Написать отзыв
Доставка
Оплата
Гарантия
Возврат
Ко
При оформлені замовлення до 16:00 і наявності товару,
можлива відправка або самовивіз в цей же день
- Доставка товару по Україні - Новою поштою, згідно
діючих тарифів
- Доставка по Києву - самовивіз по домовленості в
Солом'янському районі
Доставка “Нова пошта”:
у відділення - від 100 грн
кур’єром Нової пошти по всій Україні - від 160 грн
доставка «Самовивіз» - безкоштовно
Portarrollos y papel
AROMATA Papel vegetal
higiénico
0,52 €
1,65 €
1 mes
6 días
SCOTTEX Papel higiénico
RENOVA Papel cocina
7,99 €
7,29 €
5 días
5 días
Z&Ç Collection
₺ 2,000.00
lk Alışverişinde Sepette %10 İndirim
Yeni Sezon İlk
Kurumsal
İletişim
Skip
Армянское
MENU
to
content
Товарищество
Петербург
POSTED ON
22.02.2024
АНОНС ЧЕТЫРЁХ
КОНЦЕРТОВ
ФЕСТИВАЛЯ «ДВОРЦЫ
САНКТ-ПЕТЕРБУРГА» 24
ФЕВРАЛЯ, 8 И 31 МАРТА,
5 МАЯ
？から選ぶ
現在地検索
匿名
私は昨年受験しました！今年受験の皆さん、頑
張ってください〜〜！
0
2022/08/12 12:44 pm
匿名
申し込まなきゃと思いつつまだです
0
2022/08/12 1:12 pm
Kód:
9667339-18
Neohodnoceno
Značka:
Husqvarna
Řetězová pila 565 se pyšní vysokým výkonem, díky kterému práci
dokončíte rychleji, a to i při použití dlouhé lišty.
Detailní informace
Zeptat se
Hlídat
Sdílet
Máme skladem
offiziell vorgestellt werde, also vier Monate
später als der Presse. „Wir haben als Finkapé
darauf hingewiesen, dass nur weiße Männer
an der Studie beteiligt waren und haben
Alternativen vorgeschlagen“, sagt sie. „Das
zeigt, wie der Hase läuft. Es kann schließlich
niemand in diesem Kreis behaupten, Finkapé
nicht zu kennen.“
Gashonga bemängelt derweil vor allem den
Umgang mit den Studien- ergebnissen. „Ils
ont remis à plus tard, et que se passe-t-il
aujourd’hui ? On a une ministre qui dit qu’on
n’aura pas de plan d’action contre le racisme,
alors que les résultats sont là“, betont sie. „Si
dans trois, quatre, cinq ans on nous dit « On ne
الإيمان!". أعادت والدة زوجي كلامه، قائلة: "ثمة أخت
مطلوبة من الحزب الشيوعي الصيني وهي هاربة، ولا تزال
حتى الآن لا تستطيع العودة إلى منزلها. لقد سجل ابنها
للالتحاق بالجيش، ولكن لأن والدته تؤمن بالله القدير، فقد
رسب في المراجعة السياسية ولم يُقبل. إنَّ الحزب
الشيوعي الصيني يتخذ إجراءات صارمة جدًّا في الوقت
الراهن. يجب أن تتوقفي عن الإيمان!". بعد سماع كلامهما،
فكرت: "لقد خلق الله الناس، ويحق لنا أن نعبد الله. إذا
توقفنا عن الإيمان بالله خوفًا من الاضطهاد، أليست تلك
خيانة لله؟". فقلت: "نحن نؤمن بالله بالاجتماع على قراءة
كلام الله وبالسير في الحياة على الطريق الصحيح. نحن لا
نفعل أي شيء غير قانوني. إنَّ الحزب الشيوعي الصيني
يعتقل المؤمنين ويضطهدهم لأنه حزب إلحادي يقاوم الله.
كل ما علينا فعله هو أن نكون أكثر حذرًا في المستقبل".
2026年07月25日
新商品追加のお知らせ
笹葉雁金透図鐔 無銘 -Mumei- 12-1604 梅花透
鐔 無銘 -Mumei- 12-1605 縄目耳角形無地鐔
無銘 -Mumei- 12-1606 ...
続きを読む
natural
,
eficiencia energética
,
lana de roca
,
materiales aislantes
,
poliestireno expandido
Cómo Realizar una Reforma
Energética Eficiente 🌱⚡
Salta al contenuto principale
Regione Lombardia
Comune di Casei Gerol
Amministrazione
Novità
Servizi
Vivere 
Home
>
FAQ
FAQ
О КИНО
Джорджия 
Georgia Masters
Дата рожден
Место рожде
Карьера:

◇ ◇ ◇ ◇ ◇

EXERCISE. Taking the lines above, repeat exactly those from the line that contains "ont remis à plus tard, et que se passe-t-il" through the line that contains "بالاجتماع على قراءة", and both of those lines as well. Include nothing else.

SOLUTION.
ont remis à plus tard, et que se passe-t-il
aujourd’hui ? On a une ministre qui dit qu’on
n’aura pas de plan d’action contre le racisme,
alors que les résultats sont là“, betont sie. „Si
dans trois, quatre, cinq ans on nous dit « On ne
الإيمان!". أعادت والدة زوجي كلامه، قائلة: "ثمة أخت
مطلوبة من الحزب الشيوعي الصيني وهي هاربة، ولا تزال
حتى الآن لا تستطيع العودة إلى منزلها. لقد سجل ابنها
للالتحاق بالجيش، ولكن لأن والدته تؤمن بالله القدير، فقد
رسب في المراجعة السياسية ولم يُقبل. إنَّ الحزب
الشيوعي الصيني يتخذ إجراءات صارمة جدًّا في الوقت
الراهن. يجب أن تتوقفي عن الإيمان!". بعد سماع كلامهما،
فكرت: "لقد خلق الله الناس، ويحق لنا أن نعبد الله. إذا
توقفنا عن الإيمان بالله خوفًا من الاضطهاد، أليست تلك
خيانة لله؟". فقلت: "نحن نؤمن بالله بالاجتماع على قراءة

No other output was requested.